From the Editor's Desk Winter 2014

Printed in the Winter 2014 issue of Quest magazine. Citation: Smoley, Richard. "From the Editor's Desk" Quest 102. 4 (Winter 2014): pg. 2.

 

Theosophical Society - Richard Smoley is editor of Quest: Journal of the Theosophical Society in America and a frequent lecturer for the Theosophical Society

What fun is it to have an editorial page if you can't use it to tackle tough issues? So this time let's take on the toughest one of all—enlightenment. 
 
Enlightenment, in the sense in which I'm using it here, is the goal of Buddhism (although Hinduism has something similar in its concept of moksha or liberation). It often seems to refer to a state of transcendent awakening that puts the experiencer beyond all dualities of good and evil, like and dislike. According to some versions, it even bestows omniscience. 

The goal of Christianity, by contrast, has generally been salvation. Salvation does not confer, or pretend to confer, any special advantages in this life: it does not in and of itself make you wiser or more illumined. Rather it is a kind of guarantee for deliverance in the afterlife. With it, you go to heaven; without it, you go to hell. 

Little by little, the Christian goal of salvation has been losing its hold on the Western imagination, if only because of the logical contradiction of an infinitely merciful God condemning a soul to eternal damnation for the offenses of a few decades on earth. Moreover, the birth of modern psychology in the nineteenth century aroused interest in higher states of cognition that bypassed conventional religion, as we see in William James's Varieties of Religious Experience. 

Today, over a hundred years after James, enlightenment has become a buzzword and something of a gimmick. Years ago, in a New Age throwaway in San Francisco, I remember seeing an ad for a group of people that were planning to shoot for full enlightenment one weekend. I wonder how far they got. 

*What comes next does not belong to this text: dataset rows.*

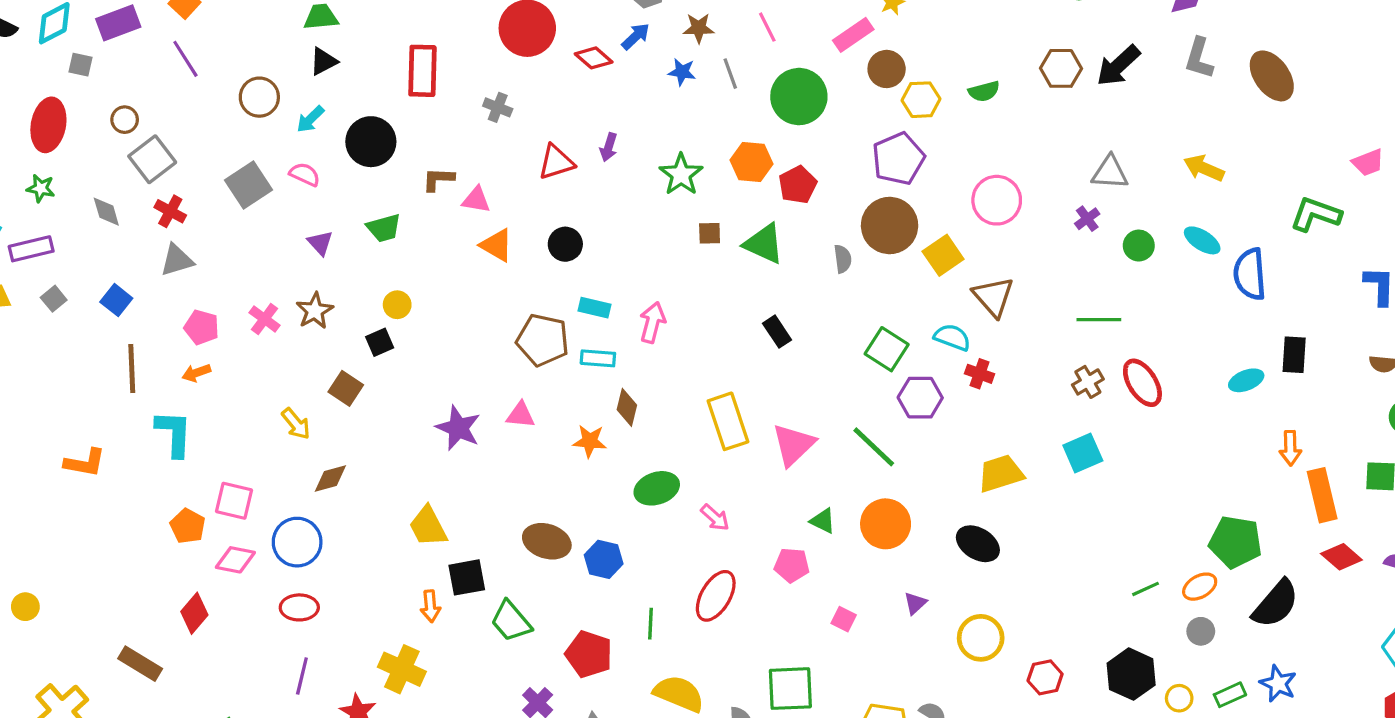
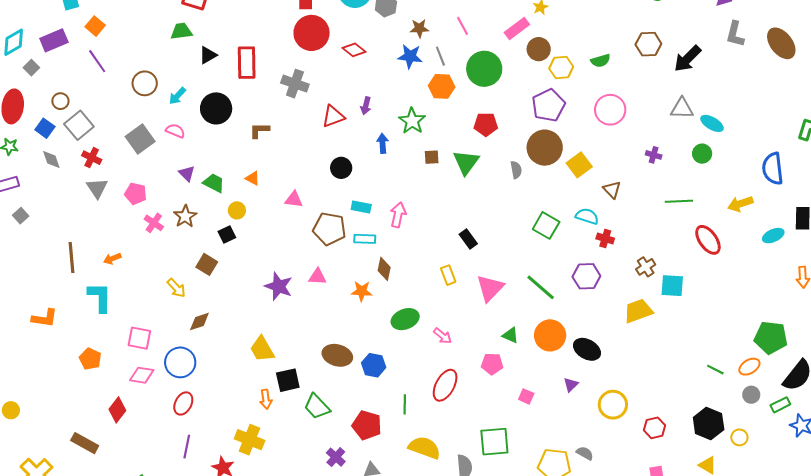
blue arrow: (636, 36) -> (383, 143), moved, turned -48
black triangle: (323, 61) -> (208, 55), moved
gray square: (81, 65) -> (31, 68), turned 35
black arrow: (1118, 66) -> (688, 59), moved
blue star: (682, 72) -> (410, 56), size x1.4
gray cross: (498, 107) -> (295, 84), size x1.5
orange hexagon: (751, 162) -> (442, 86), moved
yellow arrow: (1204, 168) -> (740, 204), moved, turned -40
red pentagon: (798, 185) -> (486, 124), turned 30
pink triangle: (476, 200) -> (294, 199), moved
pink circle: (997, 200) -> (610, 110), moved
purple cross: (1087, 219) -> (654, 155), moved, turned -35
green trapezoid: (384, 228) -> (214, 183), moved, turned -135
cyan ellipse: (1202, 240) -> (712, 123), moved
green triangle: (764, 244) -> (466, 162), turned 44
orange triangle: (497, 245) -> (253, 178), moved, size x0.7
gray triangle: (177, 260) -> (97, 188), turned -45
brown triangle: (993, 297) -> (612, 190), size x0.7
blue square: (116, 300) -> (45, 128), moved
pink pentagon: (202, 327) -> (136, 194), moved
black rectangle: (777, 332) -> (468, 239), moved
brown cross: (1088, 382) -> (646, 267), moved
purple hexagon: (920, 398) -> (586, 276), moved
yellow rectangle: (728, 421) -> (448, 275), size x0.6
cyan square: (1083, 453) -> (672, 286), turned 30
yellow trapezoid: (1001, 473) -> (638, 311), moved
orange pentagon: (188, 526) -> (90, 359), moved
black ellipse: (978, 544) -> (587, 349), moved
green line: (1146, 589) -> (715, 370), turned 54
red ellipse: (299, 607) -> (183, 403), turned -60
green rectangle: (1230, 695) -> (780, 405), moved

One troubling aspect of the enlightenment craze has been the behavior of supposedly enlightened individuals. The fad of "crazy wisdom," whereby the teacher behaves capriciously or abusively in order (supposedly) to shatter the student's ego, has probably peaked, but scandals among gurus and lamas still surface, and there are comparatively few meditation centers that have not been stained with a scandal or two. Today the word "guru" has mostly a negative connotation. 

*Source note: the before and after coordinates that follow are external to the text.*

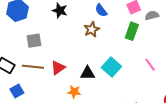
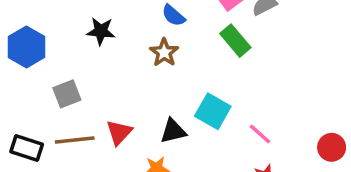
green rectangle: (132, 31) -> (235, 41), turned -48
pink line: (150, 65) -> (260, 134), moved

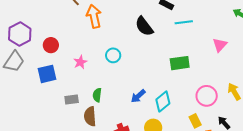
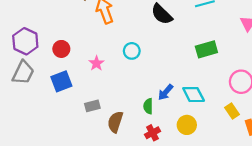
green semicircle: (97, 95) -> (148, 106), moved
cyan diamond: (163, 102) -> (194, 95), turned -70
brown semicircle: (90, 116) -> (115, 122), turned 30

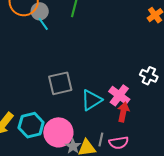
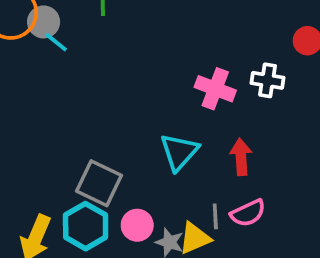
gray square: (60, 83) -> (99, 183), moved, turned -35
pink cross: (119, 95) -> (215, 89), moved
pink circle: (58, 132) -> (137, 225), size x0.6

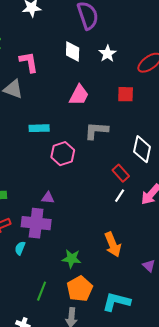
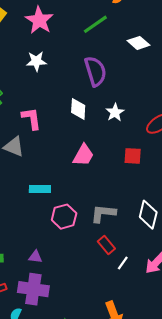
gray L-shape: (96, 131) -> (103, 213), moved
red rectangle: (121, 173) -> (106, 245), moved
purple triangle: (48, 198) -> (35, 257), moved

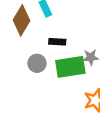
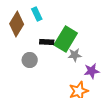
green rectangle: (70, 67) -> (66, 39), moved, turned -50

A number of books have explored these topics: the more memorable ones include Georg Feuerstein's Holy Madness and The Mother of God by Luna Tarlo, a woman's account of her experience with an abusive guru who happened to be her own son. (You would think that an enlightened master would have more sense than to take on his mother as a pupil.) But the problem persists. Recently I was on "Mind Shift," a Web talk show with Jay Michaelson, author of Evolving Dharma: Meditation, Buddhism, and the Next Generation of Enlightenment. Jay remarked that there were abusive Zen masters who even had certificates of enlightenment from their lineages. (I don't know what a certificate of enlightenment would look like, but I would love to have one.) 

What's going on here? Enlightened beings might be expected to behave at least somewhat better than ordinary mortals, but they often seem to act worse. Arethey like Nietzsche's superman, who has transcended good and evil so that moral categories no longer apply? 

Recently I was discussing this topic with my good friend John Cianciosi, who lived for over twenty-three years as a Buddhist monk and is now director of programming at Olcott. (John's article "Calm and Clear: Samatha and Vipassana Meditation" appears in this issue.) I asked him what enlightenment meant in Buddhist thought. He replied that according to the traditional scriptures, an enlightened being is one in whom the Three Poisons—desire, anger, and delusion—have been completely eradicated. 

This casts some light on the situation. Many times enlightenment is portrayed as a kind of sudden cognitive awakening. But it has to be more than that. After all, as James showed, cognitive awakening is relatively common. While it usually transforms those who experience it, it does not bestow utter omniscience or benevolence upon them, nor does it free them from the Three Poisons. As often as not, the experience comes at the start of the spiritual path, and the individual has to go through a long process of discipline and purification in order to anchor it in his being 

Thus enlightenment, rather than being something that a bunch of wide-eyed aspirants can attain over a weekend or something that occurs in a blinding flash of cognitive light, is extraordinarily rare. Certainly I have never met anyone who was even close to being enlightened in this sense, and while there are accounts of enlightened ones in recent times, they are far removed from us and sometimes semilegendary. 

We could draw two conclusions from all this. We could decide that enlightenment is simply a myth—an illusory carrot dangled in front of the aspirant's nose. Or we can assume that it does exist; it's just very rare. I prefer the second option myself, if only because it jibes with my own intuition that it is the task of human beings to experience the full range of possibilitieson this physical plane. If you can think of it, someone somewhere has tried it (and done it, if it's feasible within the limits of physical possibilities). History gives us evidence of the grossest acts of cruelty and the sublimest acts of wisdom and compassion. Human potential may not be boundless, but it is effectively so. People are capable of anything—probably even enlightenment.